_What the task asks_
Leaving out pictures, output exactly the lines below from the one that has "(v0.30.9) for the" through the one that has "Happened almost 9 years ago", and nothing else.

(Records drawn from a dataset)
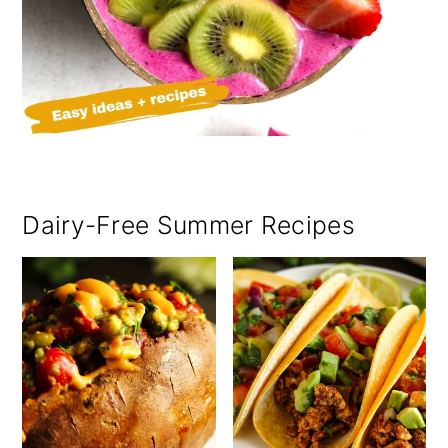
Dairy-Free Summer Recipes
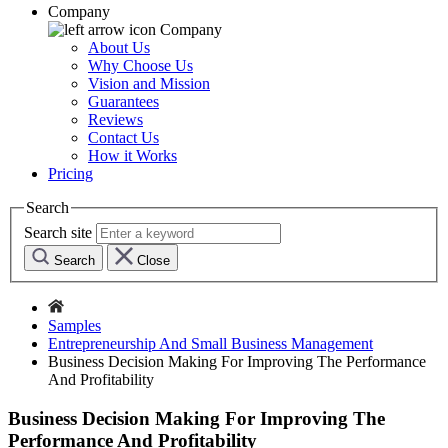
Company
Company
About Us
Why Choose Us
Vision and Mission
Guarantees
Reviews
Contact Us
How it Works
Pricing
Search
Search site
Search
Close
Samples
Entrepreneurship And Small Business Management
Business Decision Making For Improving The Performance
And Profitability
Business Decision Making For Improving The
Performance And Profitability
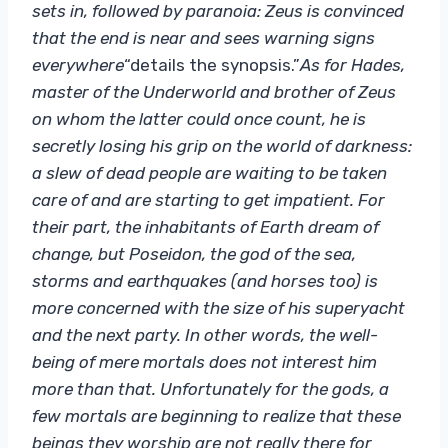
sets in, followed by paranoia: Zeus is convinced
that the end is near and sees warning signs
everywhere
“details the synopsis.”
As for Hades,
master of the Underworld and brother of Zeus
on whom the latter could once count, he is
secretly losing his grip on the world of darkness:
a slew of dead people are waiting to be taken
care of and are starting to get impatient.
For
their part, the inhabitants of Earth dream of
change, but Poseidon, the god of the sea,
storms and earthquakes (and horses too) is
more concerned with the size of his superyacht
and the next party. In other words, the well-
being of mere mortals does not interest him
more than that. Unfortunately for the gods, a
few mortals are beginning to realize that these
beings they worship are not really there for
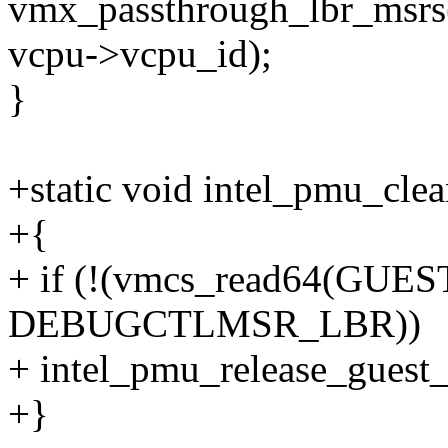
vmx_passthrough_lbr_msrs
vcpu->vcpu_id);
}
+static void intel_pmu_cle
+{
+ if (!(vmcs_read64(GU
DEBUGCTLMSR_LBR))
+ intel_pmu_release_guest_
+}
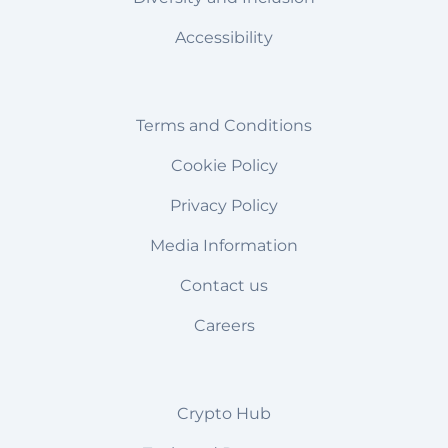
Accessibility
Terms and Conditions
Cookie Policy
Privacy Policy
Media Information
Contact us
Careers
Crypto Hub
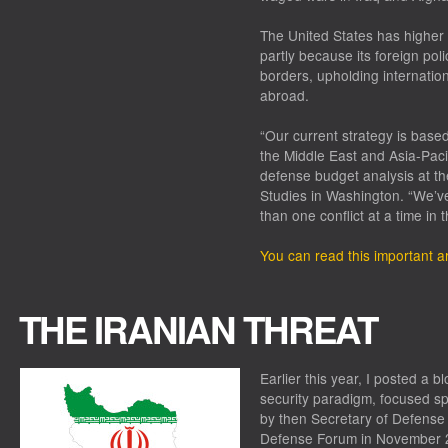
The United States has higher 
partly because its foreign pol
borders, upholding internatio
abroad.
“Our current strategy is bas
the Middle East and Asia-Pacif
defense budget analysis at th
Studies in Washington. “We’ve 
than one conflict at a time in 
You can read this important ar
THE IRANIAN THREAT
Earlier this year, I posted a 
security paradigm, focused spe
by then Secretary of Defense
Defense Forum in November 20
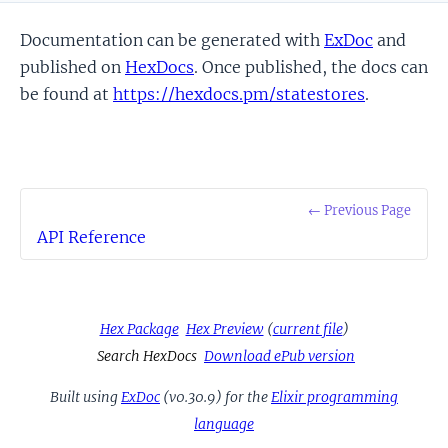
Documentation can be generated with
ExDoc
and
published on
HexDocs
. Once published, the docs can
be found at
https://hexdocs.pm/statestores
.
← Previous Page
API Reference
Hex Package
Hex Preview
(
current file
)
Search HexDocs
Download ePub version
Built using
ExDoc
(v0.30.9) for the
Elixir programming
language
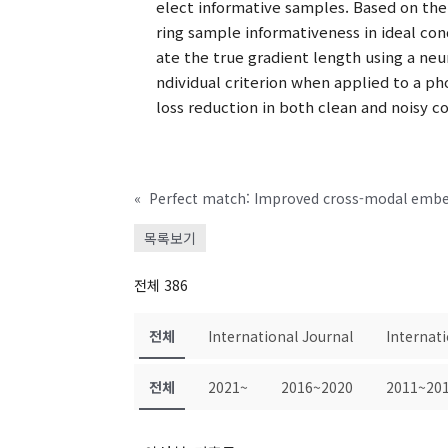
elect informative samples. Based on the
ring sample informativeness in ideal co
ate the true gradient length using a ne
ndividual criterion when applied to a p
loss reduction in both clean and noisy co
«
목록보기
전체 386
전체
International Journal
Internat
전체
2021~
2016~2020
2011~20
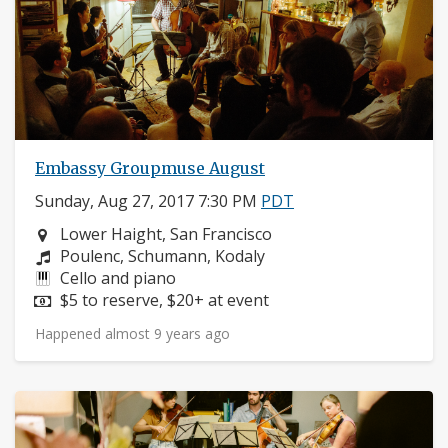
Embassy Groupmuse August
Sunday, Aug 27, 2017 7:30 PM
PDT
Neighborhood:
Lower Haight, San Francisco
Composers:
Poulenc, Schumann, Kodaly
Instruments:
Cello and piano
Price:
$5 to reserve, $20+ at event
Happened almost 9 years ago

---

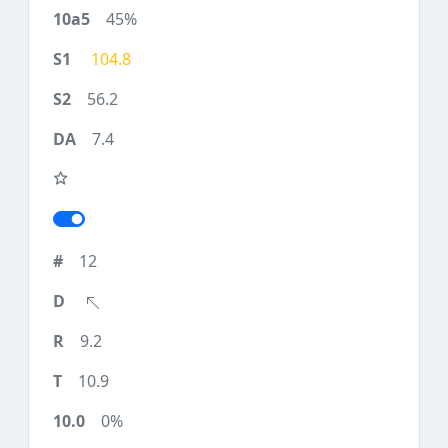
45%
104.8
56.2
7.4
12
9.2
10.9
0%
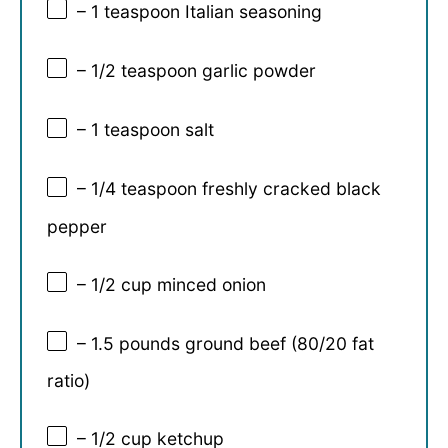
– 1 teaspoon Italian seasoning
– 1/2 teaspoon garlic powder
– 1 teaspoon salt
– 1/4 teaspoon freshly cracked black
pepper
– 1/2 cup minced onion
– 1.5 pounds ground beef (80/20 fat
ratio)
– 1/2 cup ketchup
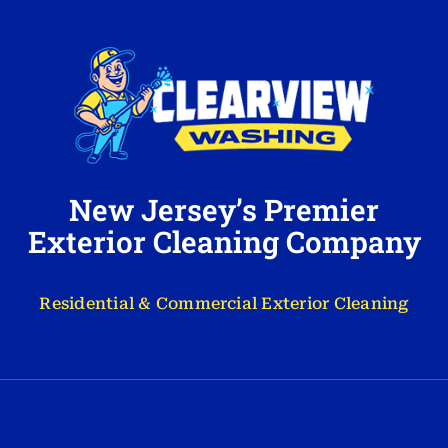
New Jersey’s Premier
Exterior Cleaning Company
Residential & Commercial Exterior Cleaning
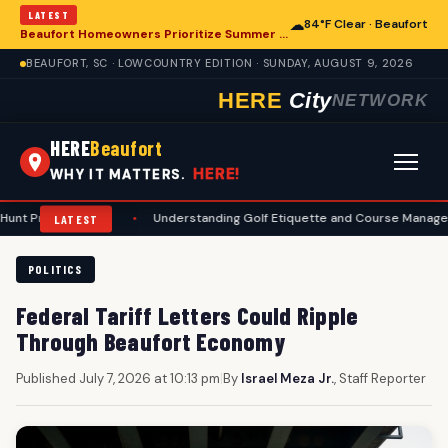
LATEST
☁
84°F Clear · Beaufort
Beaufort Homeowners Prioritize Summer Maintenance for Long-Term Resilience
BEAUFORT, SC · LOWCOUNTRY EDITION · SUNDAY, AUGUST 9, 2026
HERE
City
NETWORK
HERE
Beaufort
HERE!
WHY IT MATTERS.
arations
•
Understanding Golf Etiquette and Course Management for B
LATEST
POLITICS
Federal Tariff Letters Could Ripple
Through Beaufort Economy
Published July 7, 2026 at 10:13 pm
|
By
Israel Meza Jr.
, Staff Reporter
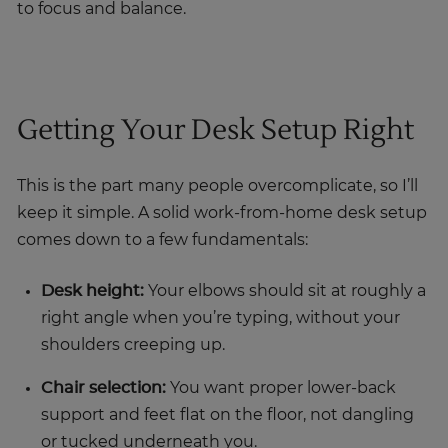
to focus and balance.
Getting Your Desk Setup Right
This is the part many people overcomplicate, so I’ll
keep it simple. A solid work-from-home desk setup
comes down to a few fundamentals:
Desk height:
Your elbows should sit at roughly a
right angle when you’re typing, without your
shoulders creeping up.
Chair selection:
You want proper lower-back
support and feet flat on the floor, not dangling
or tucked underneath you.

==

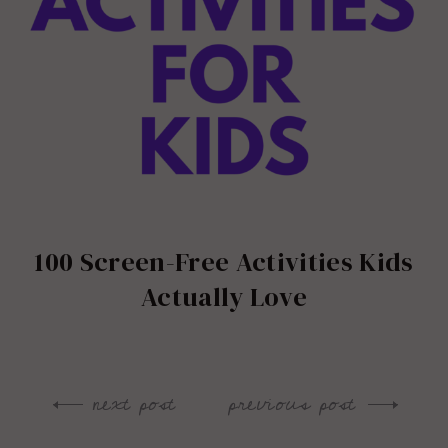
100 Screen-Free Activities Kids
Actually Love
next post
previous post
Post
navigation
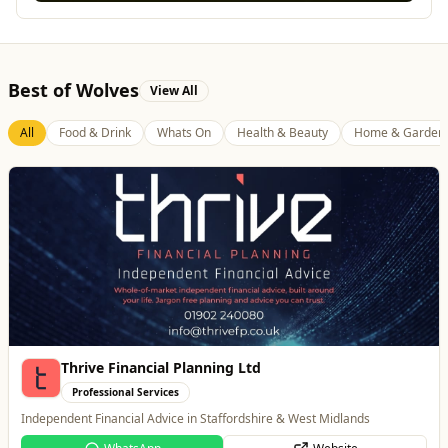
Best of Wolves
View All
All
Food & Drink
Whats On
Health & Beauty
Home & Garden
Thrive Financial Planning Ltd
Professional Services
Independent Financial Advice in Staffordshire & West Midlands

_Response area_
(v0.30.9) for the
Elixir programming
language
elect informative samples. Based on the
ring sample informativeness in ideal co
ate the true gradient length using a ne
ndividual criterion when applied to a p
loss reduction in both clean and noisy co
«
목록보기
전체 386
전체
International Journal
Internat
전체
2021~
2016~2020
2011~20
Embassy Groupmuse August
Sunday, Aug 27, 2017 7:30 PM
PDT
Neighborhood:
Lower Haight, San Francisco
Composers:
Poulenc, Schumann, Kodaly
Instruments:
Cello and piano
Price:
$5 to reserve, $20+ at event
Happened almost 9 years ago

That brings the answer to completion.